In this case, an antenna structure is used as a conductive antenna pattern embedded in an electronic device. The conductive antenna pattern may be a plated layer plated on the carrier structure or a circuit pattern bonded to the flexible film. Such an antenna structure has a limitation on the material of the electronic device housing and the like because the RF signal passes through the housing of the electronic device. Specifically, in order to use such an antenna structure, the housing of the electronic device should be made of a plastic resin material, a ceramic material, a glass material, or the like through which an RF signal can pass. When a housing of an electronic device is used as a metal material, an antenna window portion formed of a material through which an RF signal passes may be separately provided.

Therefore, recently, a structure using the housing of an electronic device formed of a metal material as an antenna radiator has been proposed. However, the housing of the electronic device has a limitation in forming a desired shape like a conventional conductive antenna pattern, and has a limitation in functioning as an antenna structure itself. In order to compensate for this, a plurality of matching elements and an RF switch, which are electrically connected to the housing of the electronic device, are used.

It is an object of the present invention to provide an antenna structure capable of improving the RF performance of an antenna by using a housing of an electronic device as an antenna structure.

Another object to be solved by the present invention is to provide an antenna structure capable of reducing cost and miniaturization by using a housing of an electronic device as an antenna structure in place of a separate matching device and an RF switch.

According to an aspect of the present invention, there is provided an antenna structure mounted on an electronic device, the antenna structure comprising: a metal trace forming at least a part of a housing structure of the electronic device; And a dielectric block formed with a conductor pattern electrically connected thereto.

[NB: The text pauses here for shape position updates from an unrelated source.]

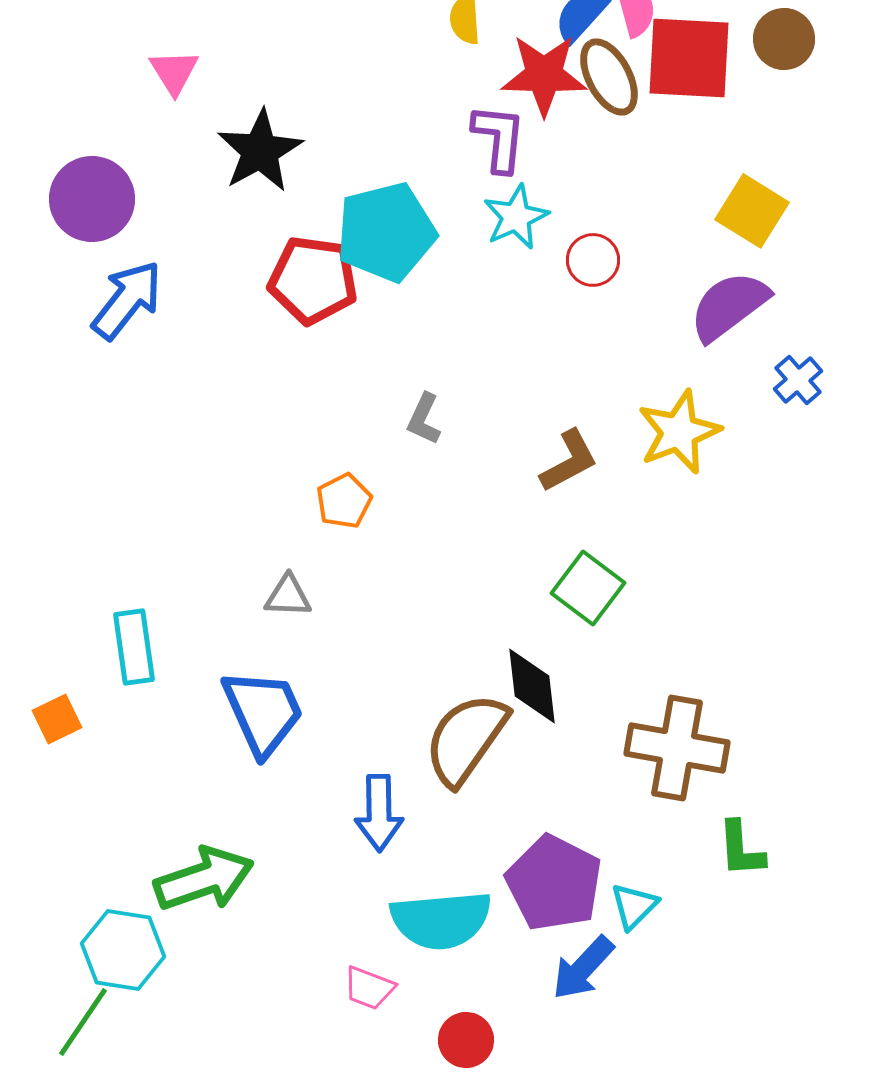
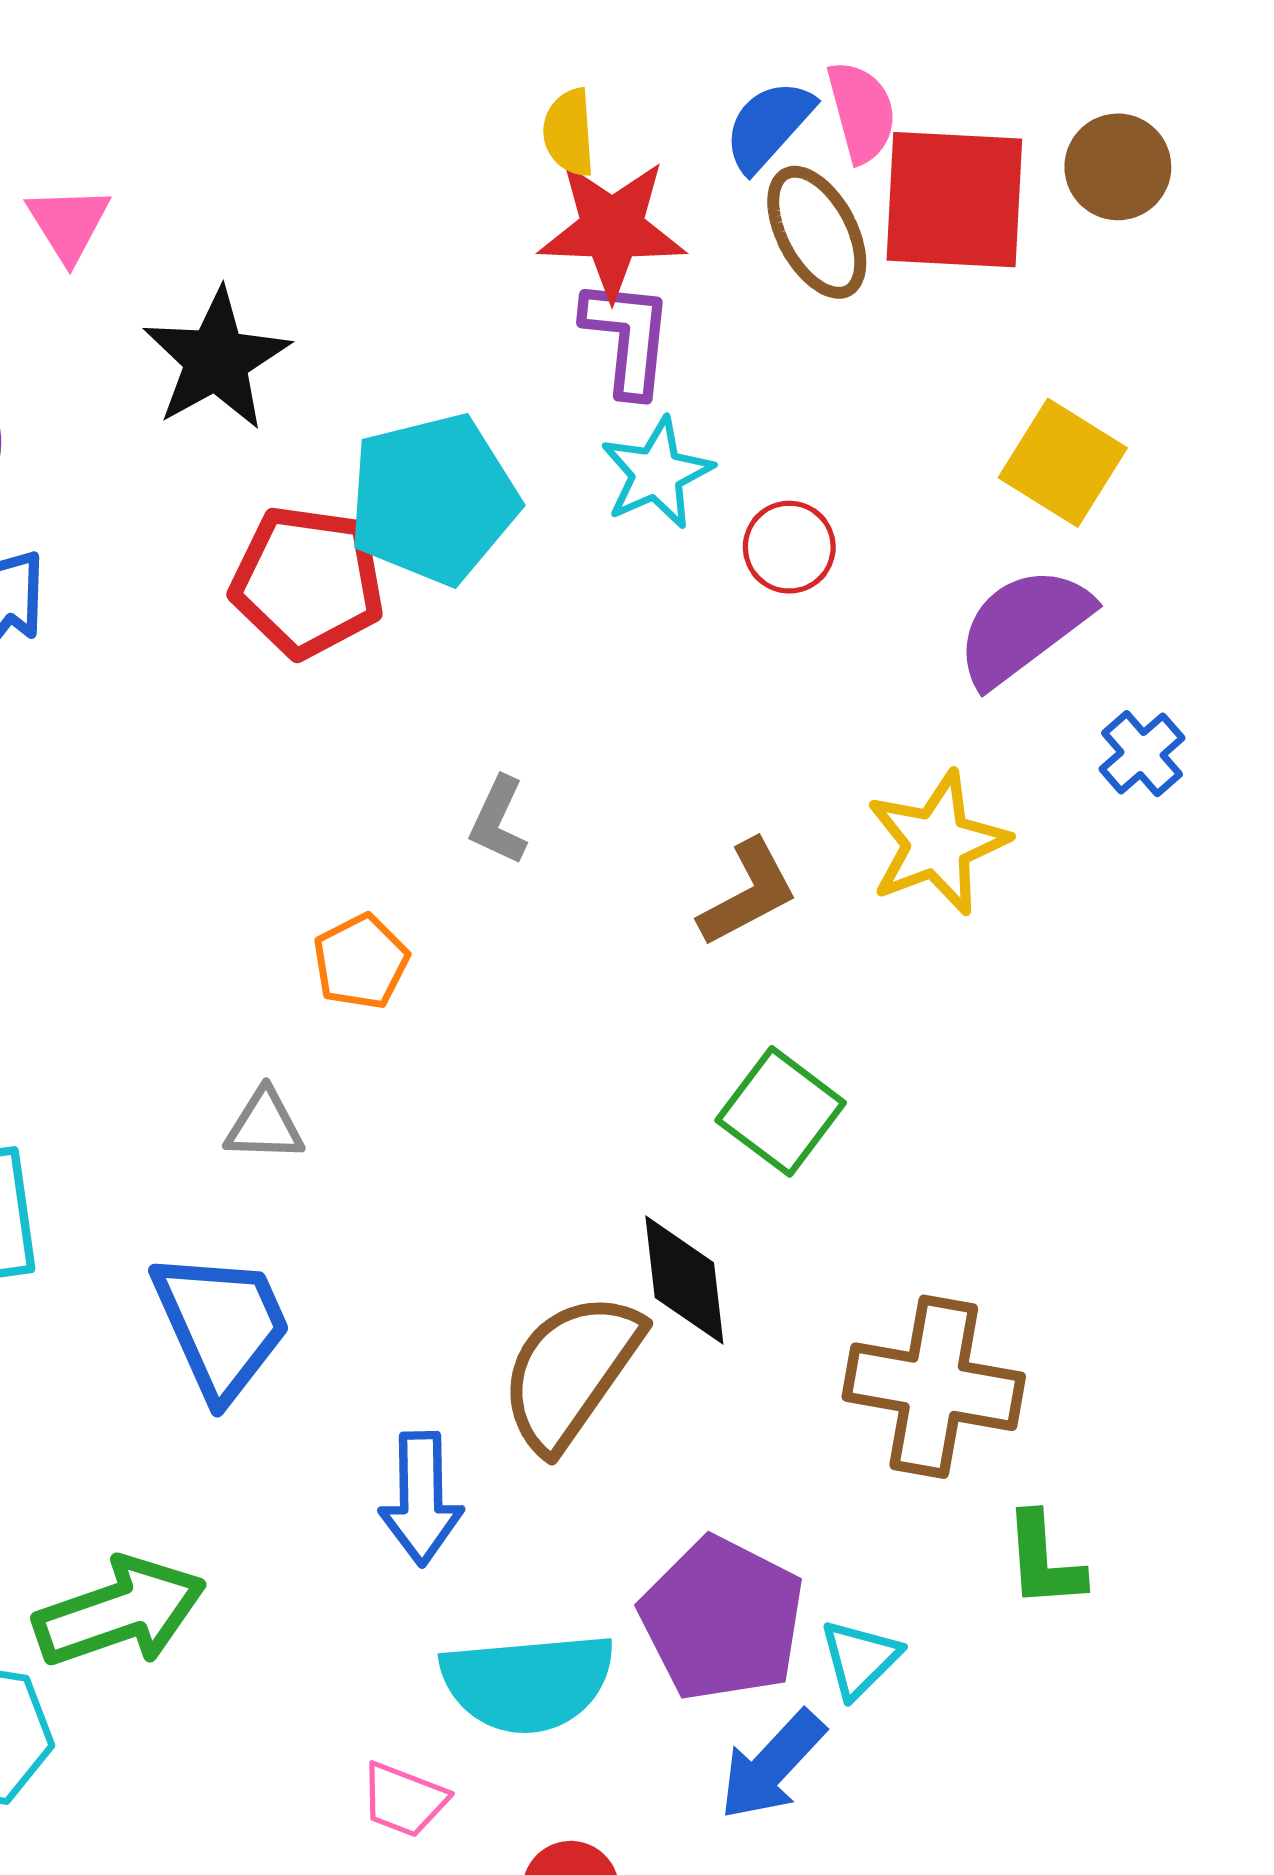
red star: (544, 75) -> (612, 229), moved

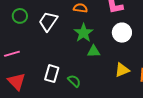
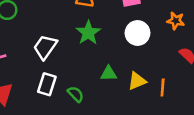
white trapezoid: (48, 21) -> (45, 47), moved
green triangle: (94, 51) -> (109, 74), moved

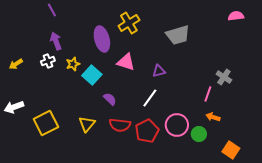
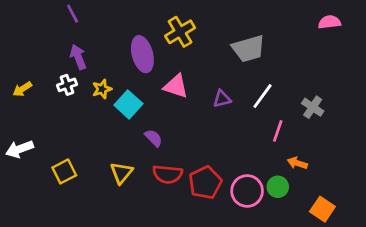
pink line: (208, 94) -> (278, 131), moved
white line: (150, 98) -> (262, 96), moved
yellow square: (46, 123) -> (64, 171), size x0.7
pink circle: (177, 125) -> (247, 191), moved

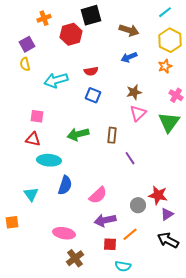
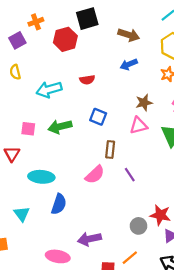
purple square: (27, 44) -> (17, 40), moved
brown star: (134, 92) -> (144, 103), moved
blue square: (93, 95) -> (98, 117), moved
pink triangle: (138, 113) -> (139, 126), turned 30
green arrow: (78, 134) -> (60, 127), moved
red triangle: (33, 139) -> (12, 154), moved, turned 49
pink semicircle: (98, 195) -> (95, 175), moved
purple arrow: (105, 220) -> (89, 239), moved

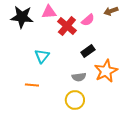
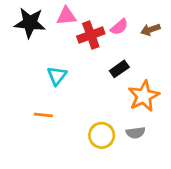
brown arrow: (111, 11) -> (150, 30), moved
red cross: (67, 26) -> (91, 35), turned 30
gray semicircle: (79, 77) -> (136, 133), moved

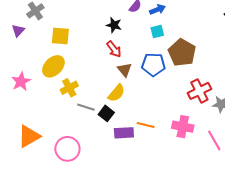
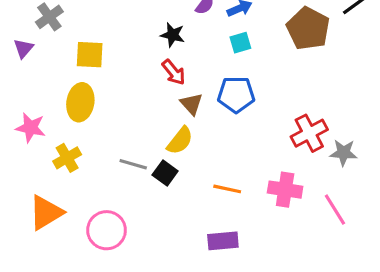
brown pentagon: (182, 53) -> (308, 28), moved
yellow ellipse: (53, 66) -> (80, 102), turned -35
pink star: (21, 82) -> (31, 128), turned -30
yellow cross: (69, 88) -> (67, 158), moved
purple rectangle: (124, 133) -> (223, 241), moved

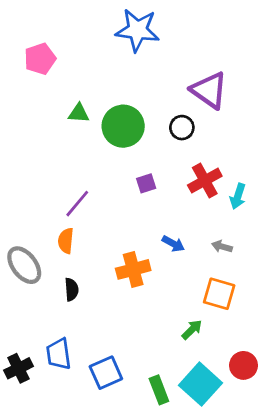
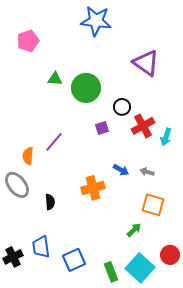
black circle: (182, 128) -> (122, 107), moved
orange semicircle: (66, 241) -> (28, 156), moved
gray arrow: (222, 246) -> (147, 172), moved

In one embodiment of the present invention, the dielectric block may be mounted in a surface mount manner on a circuit board of the electronic device.

In one embodiment of the present invention, the circuit board includes an antenna grounding portion, wherein the metal trace includes at least one resonant element arm and an antenna return path branched from the resonant element arm and connected to the antenna grounding portion F type antenna, and the dielectric block can be coupled on the antenna return path.

In one embodiment of the present invention, the circuit board includes an antenna grounding portion, wherein the metal trace includes at least one resonant element arm, an antenna feeding path branched from the resonant element arm, Type antenna including an antenna return path connected to the ground, and the dielectric block can be connected to the antenna feeding path and the antenna return path in two different parts.

In one embodiment of the present invention, the connecting block may further include two connecting members coupled to two different portions of the dielectric block.

In one embodiment of the present invention, the metal trace is formed of an inverted F-type antenna including at least one resonance element arm and an antenna feeding path branched from the resonance element arm, Lt; / RTI >

In one embodiment of the present invention, the metal trace is formed of an inverted L-type antenna including at least one resonance element arm and an antenna feeding path branched from the resonance element arm, Lt; / RTI >

In one embodiment of the present invention, the dielectric block may comprise a capacitive component or an inductive component.

In one embodiment of the present invention, the dielectric block may function as a matching circuit for the antenna structure.

In one embodiment of the present invention, the dielectric block may include a protection circuit for blocking an overvoltage flowing into the electronic device from the metal trace.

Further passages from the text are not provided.